People’s desire to beautify themselves for social media photos has hastened the spread of apps that allow users to airbrush and otherwise modify their selfies and other photos. But it turns out a lot of these apps have been stealing photos or even spying on users. The designers who made the apps in question also programmed them to fill users’ phones with full-page ads and steal data by tricking users into believing they won a contest.
Trend Micro, a security intelligence blog, confirmed this news. Some of these “beauty apps” would even send pornographic content to users smartphones everytime they opened the app.
The malicious apps had already been downloaded millions of times by the time they had been pulled from the Play Store. Most of the downloads originated from Asia, specifically India. The developers even managed to “hide” the apps once they were downloaded. These apps did not appear in the installed apps list, so users would often forget that they had even installed the app (and could likely have a hard time deleting them without special instructions).

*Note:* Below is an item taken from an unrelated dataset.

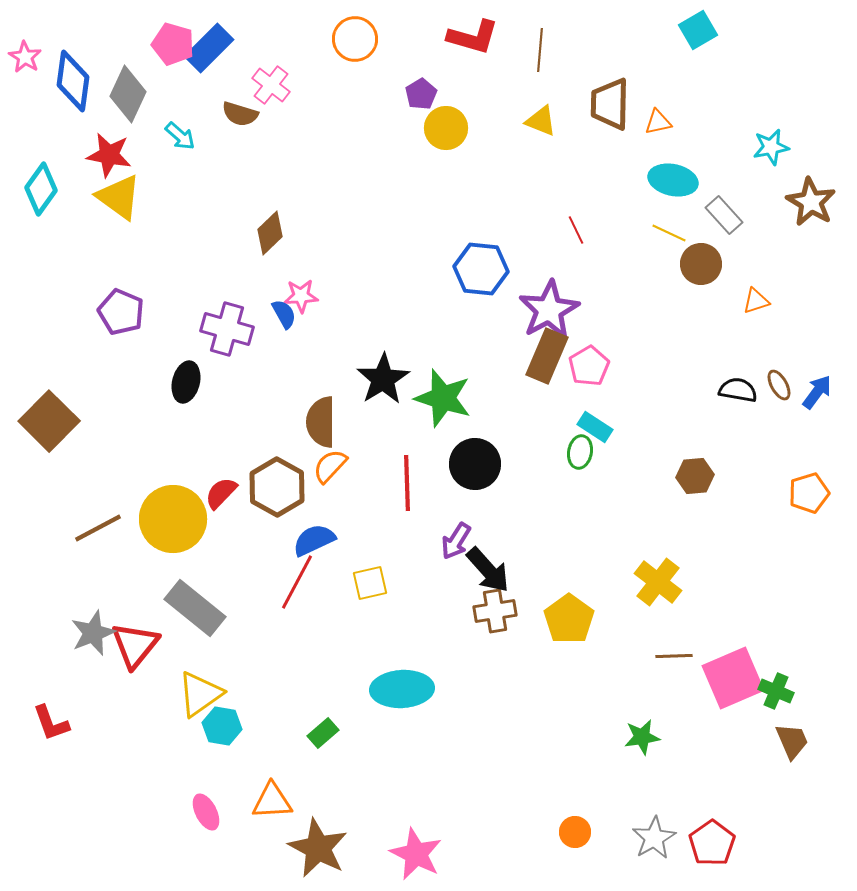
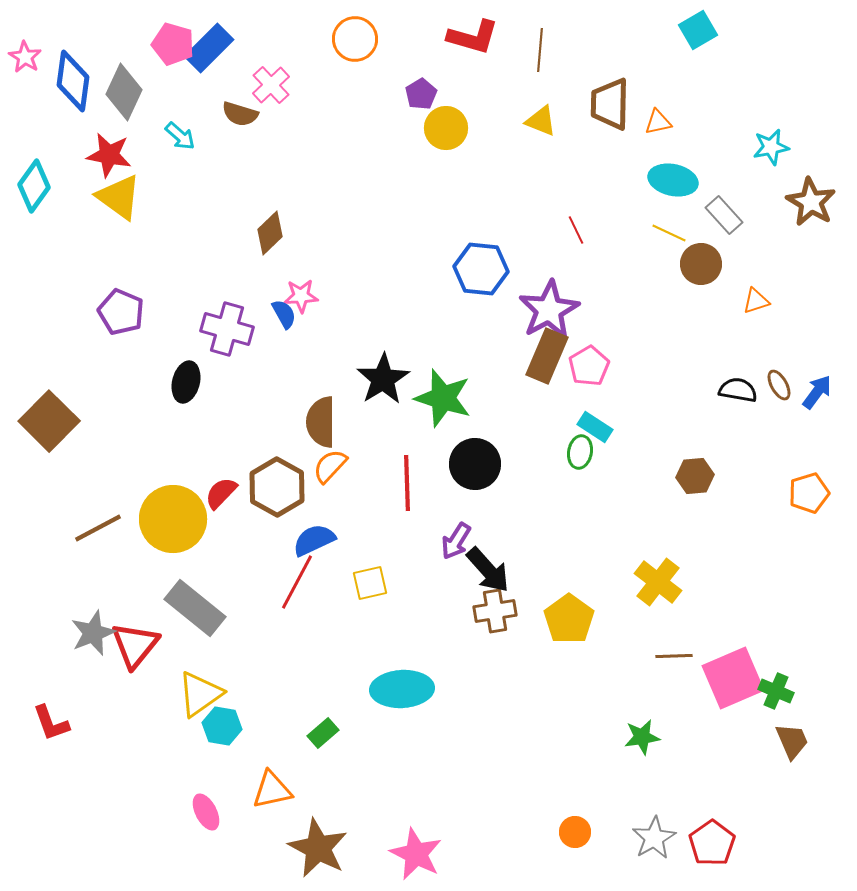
pink cross at (271, 85): rotated 9 degrees clockwise
gray diamond at (128, 94): moved 4 px left, 2 px up
cyan diamond at (41, 189): moved 7 px left, 3 px up
orange triangle at (272, 801): moved 11 px up; rotated 9 degrees counterclockwise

According to Trend Micro, the apps used a variety of tactics to avoid detection and deletions. Many of the apps did not send notifications to users when running on their phones; some compressed the malicious code so it couldn’t be detected instantly; while others ran the code on remote servers.

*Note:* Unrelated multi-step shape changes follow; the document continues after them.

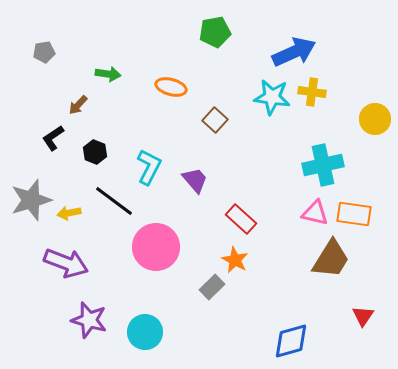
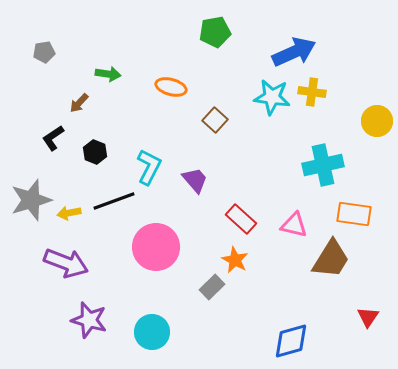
brown arrow: moved 1 px right, 2 px up
yellow circle: moved 2 px right, 2 px down
black line: rotated 57 degrees counterclockwise
pink triangle: moved 21 px left, 12 px down
red triangle: moved 5 px right, 1 px down
cyan circle: moved 7 px right
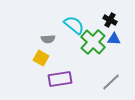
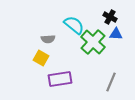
black cross: moved 3 px up
blue triangle: moved 2 px right, 5 px up
gray line: rotated 24 degrees counterclockwise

The beauty apps also tricked users into giving up their personal information. Some asked users several questions and then forced them to enter their info before revealing the information users wanted from the program. Other apps sent photos to a remote server for editing and beautifying (and, of course, kept a copy).
Some apps never returned the photos at all, instead simply displaying a picture with a fake message informing users that they needed to update the app. Trend Micro believes that the stolen photos were used in other nefarious acts, such as providing photos for fake social media accounts.

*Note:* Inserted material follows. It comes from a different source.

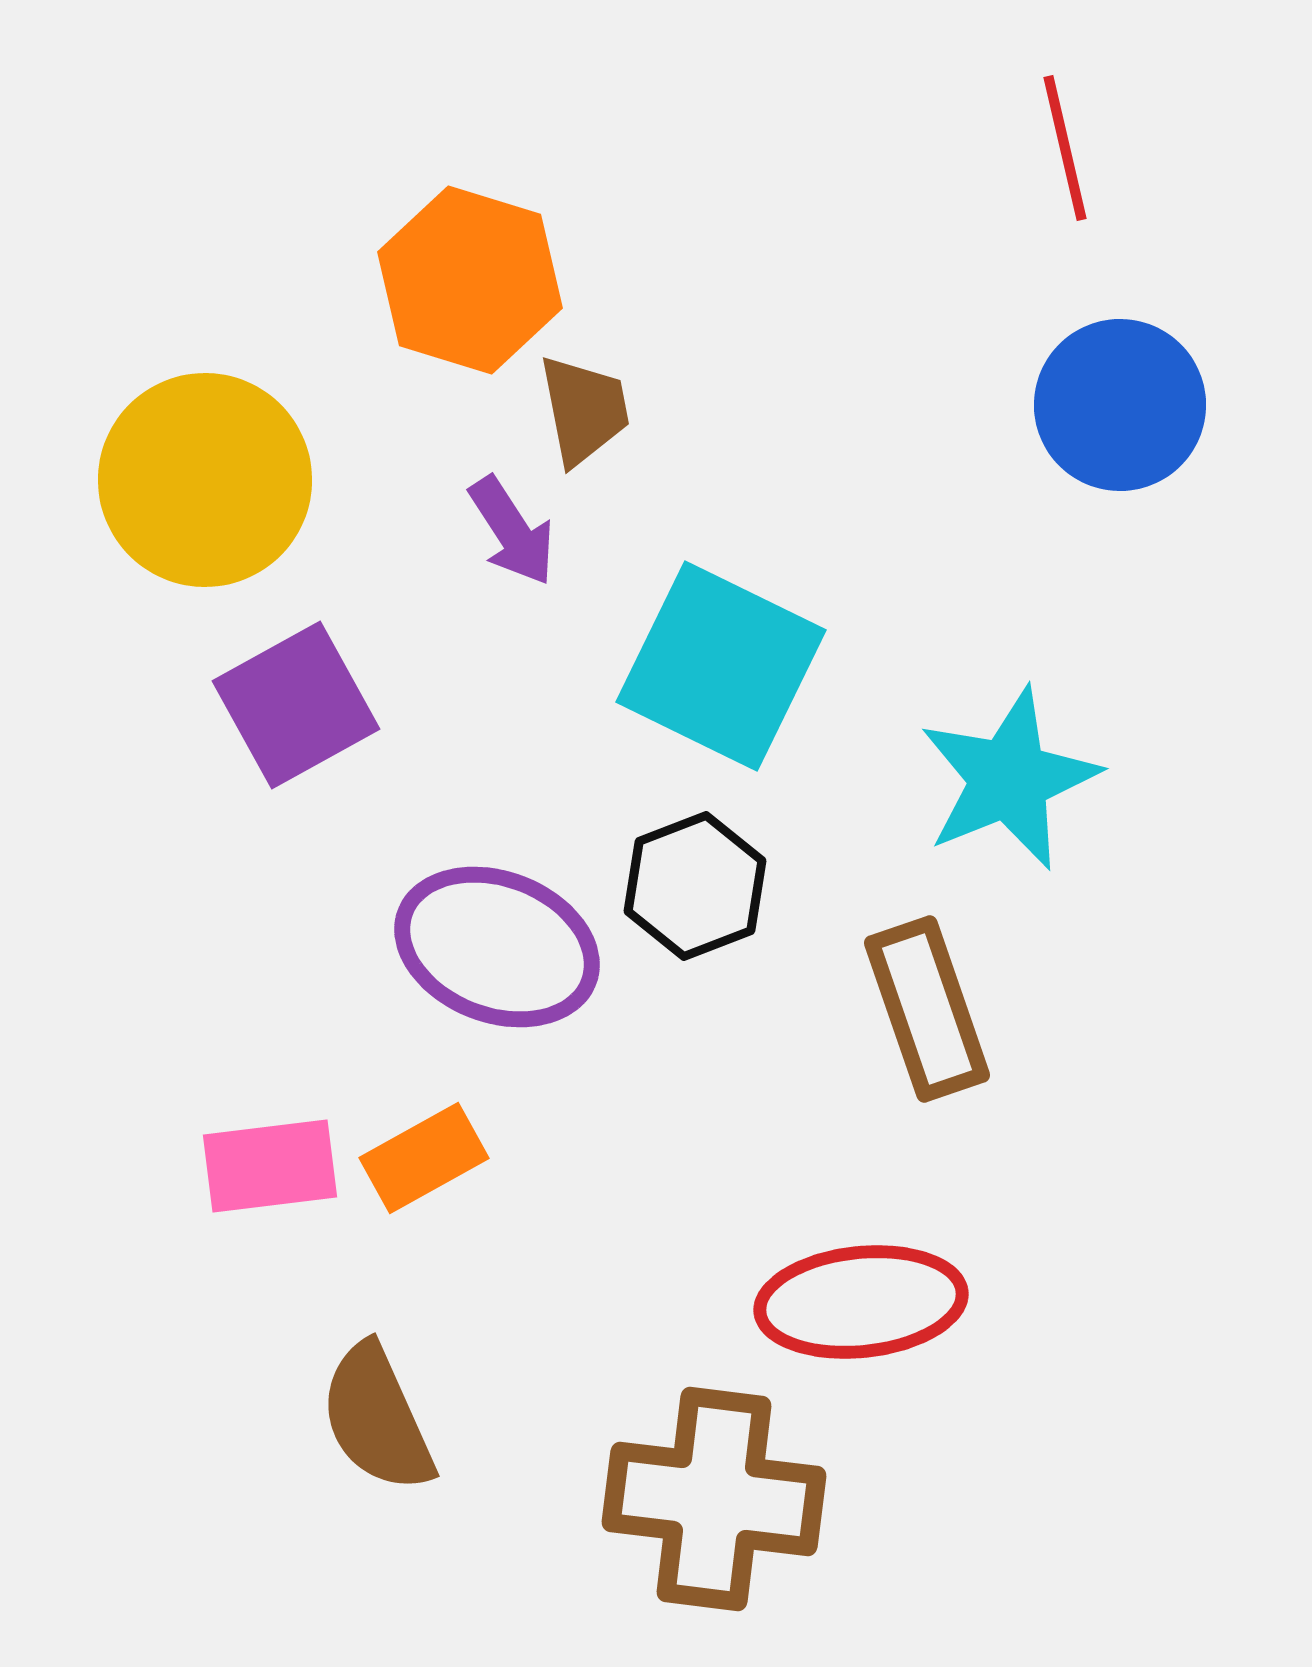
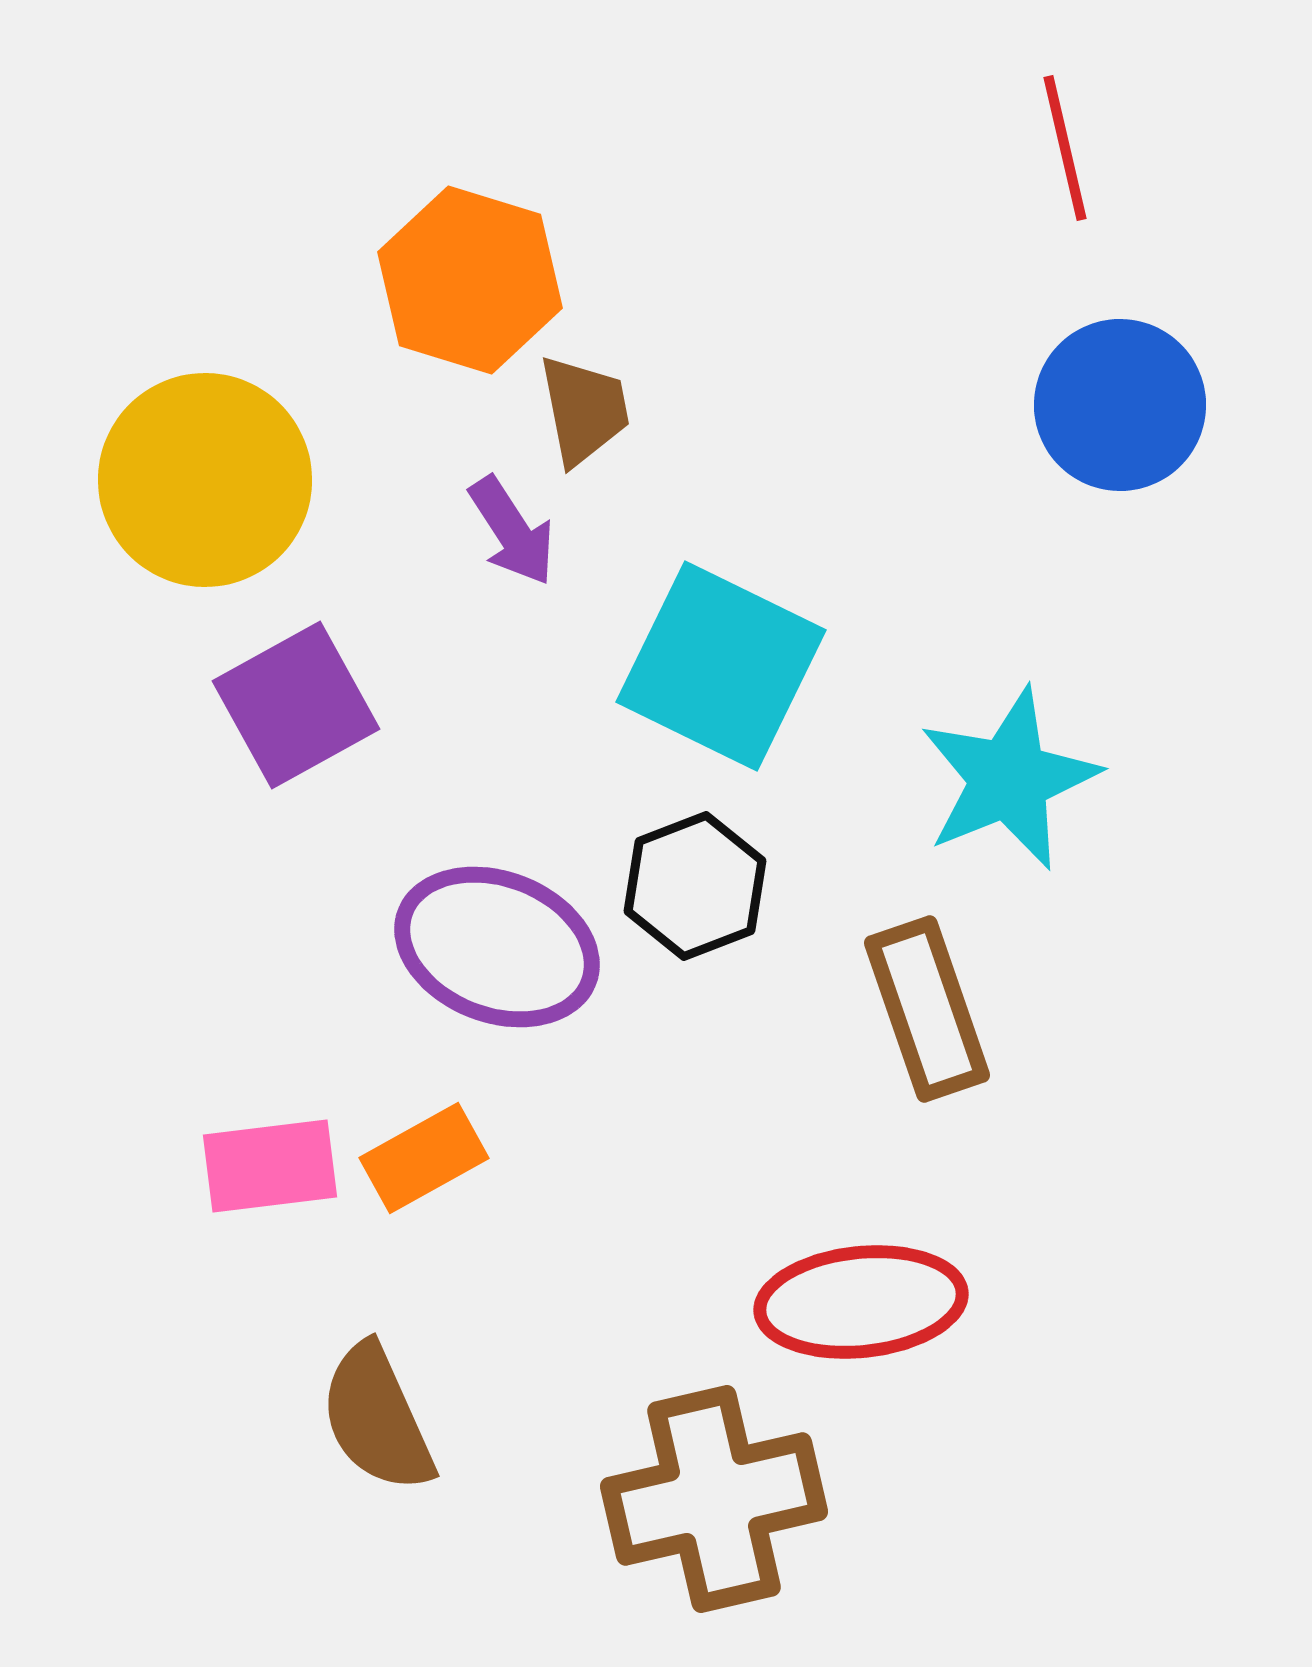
brown cross: rotated 20 degrees counterclockwise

In total, the 29 malicious apps were downloaded more than 4 million times. Three of the apps alone accounted for more than 3 million of the downloads. Trend Micro noted that:
“These apps seemingly allows users to “beautify” their pictures by uploading them to the designated server. However, instead of getting a final result with the edited photo, the user gets a picture with a fake update prompt in nine different languages. The authors can collect the photos uploaded in the app, and possibly use them for malicious purposes—for example as fake profile pics in social media.”
It was easy for users to be fooled by these apps as they were often impossible to distinguish from credible ones. The only real warning for users was in the reviews of some apps.
Unfortunately, this isn’t the first time that Google has had to delete malicious apps from the Play Store. It will be important to keep track of the ways in which Google attempts to resolve these issues since they continue to pop up.